This space usually features what I think is cool, but today I turn it over to some talented architects.

More specifically, here's the upshot of the Charleston chapter of the American Institute of Architects' recent design competition.

The jurors picked the Lowcountry's best new buildings, built and unbuilt, from 60 projects from 21 architecture firms.

NBBJ and LS3P Associates Ltd. won a merit award for the Medical University of South Carolina's Ashley River Tower, whose eight-story glass "sail tower" is a marked departure from the blocky look of Charleston's hospital district.

The jury applauded its exterior skin for being "handsome," saying it "provides an iconic identity." True enough, seeing as MUSC has adapted the building in its new logo. Jurors also praised its "understated and cheerful" interior.

Glenn Keyes Architects won a merit award for the steeple addition to the Cathedral of St. John the Baptist on Broad Street.
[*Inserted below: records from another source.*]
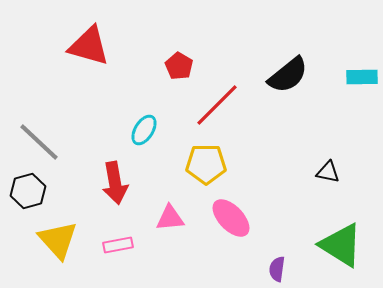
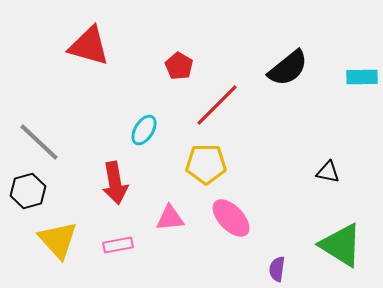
black semicircle: moved 7 px up
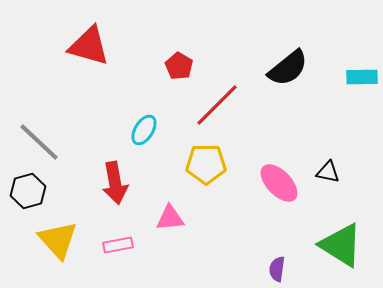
pink ellipse: moved 48 px right, 35 px up
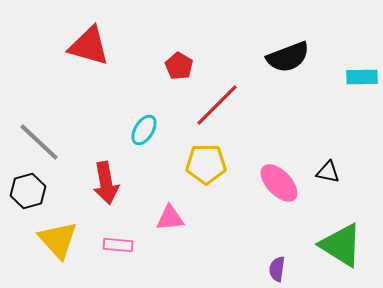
black semicircle: moved 11 px up; rotated 18 degrees clockwise
red arrow: moved 9 px left
pink rectangle: rotated 16 degrees clockwise
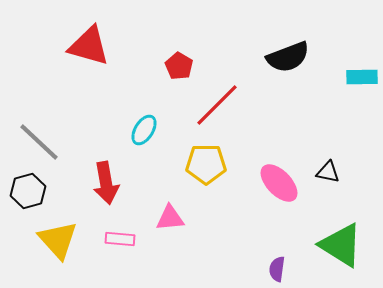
pink rectangle: moved 2 px right, 6 px up
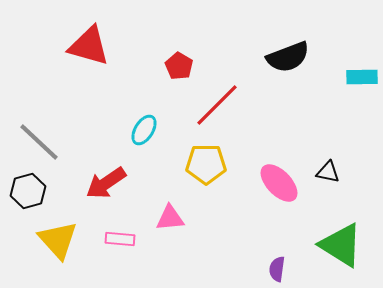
red arrow: rotated 66 degrees clockwise
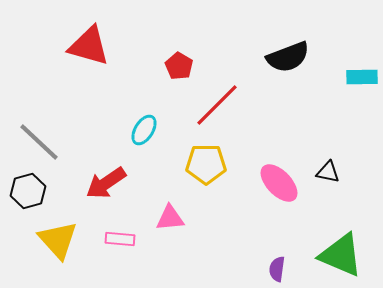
green triangle: moved 10 px down; rotated 9 degrees counterclockwise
Jurors noted the church's "insubstantial" foundation would have limited the height of the new steeple, which must survive hurricane winds. The solution? An open lantern and grillwork allows air to flow through, minimizing the wind load.

Jurors called the solution a "very clever" unification of old and new, praising its combination of traditional forms with contemporary materials and lighting.

Meadors Construction Corp. won a merit award for its extensive renovation at 97 Broad St., an 1835 home whose rugged life included a stint as a Piggly Wiggly warehouse.

"This is a massive renovation of a completely rundown building. In fact, it is hard to believe the building had not caved in," jurors said. "Because the renovation challenge was so daunting, the results are all the more remarkable."

Cummings & McCrady Inc. Architects won an honor award for restoring the 1850 Church of the Holy Cross in Statesburg. (This is the only built winner that hasn't already appeared in this space; the church was rededicated in February after standing empty for 10 years, and I plan to write in depth about it soon).

Liollio Architecture won an honor award for the Charles Towne Landing's Founders Hall, the handsome bookend to the historic site's new visitors center, also a Liollio design.

The Founders Hall also won the first Student Choice Award, which was juried by the Clemson Architectural Center in Charleston.

Jurors say "This elegant design connects interior and exterior spaces with a good use of contrasting materials."

Novus Architects won a special citation for "exterior strategy" for the way it linked together four historic homes along southern Calhoun Street - just west of Ashley Avenue -- to create the American Cancer Society's Hope Lodge.

The jury praised the way it kept an appropriate residential scale while its circulation loggias linked the homes together to make a workable whole. "The existing houses address the street, while the new additions at the interior of the block provide a sense of community, comfort, and privacy," it said, adding that its white forms provide unity and traditional sensitivity "while avoiding the tendency to mimic the past."

The jury also picked two outstanding projects (among 15 entries) that have been designed but not built -- at least not yet. Architect Chris Bonner, AIA won a merit award for his scheme for a "Single Core Home," which the jury called "a successful modern adaptation of a historic vernacular building type," specifically the Charleston single house.

Chris Altman, an architect with Stubbs Muldrow and Herin, won an honor award for his unbuilt project -- the Ultimate Garage -- that previously won a national competition for garage design sponsored by Maserati and Architectural Digest. It features a reinterpretation of a railroad turntable for moving cars from the driveway to a display area.


On Dec. 16, Charleston's Board of Architectural Review is set to review plans for the Gaillard Memorial Auditorium's extensive makeover. The preliminary design, done by architect David Schwarz, can be seen at the Civic Design Center, 85 Calhoun St. (just in front of the Gaillard) from 9 a.m. to 6 p.m. weekdays. Schwarz will attend an open house there from 4:30 to 6 p.m. Tuesday.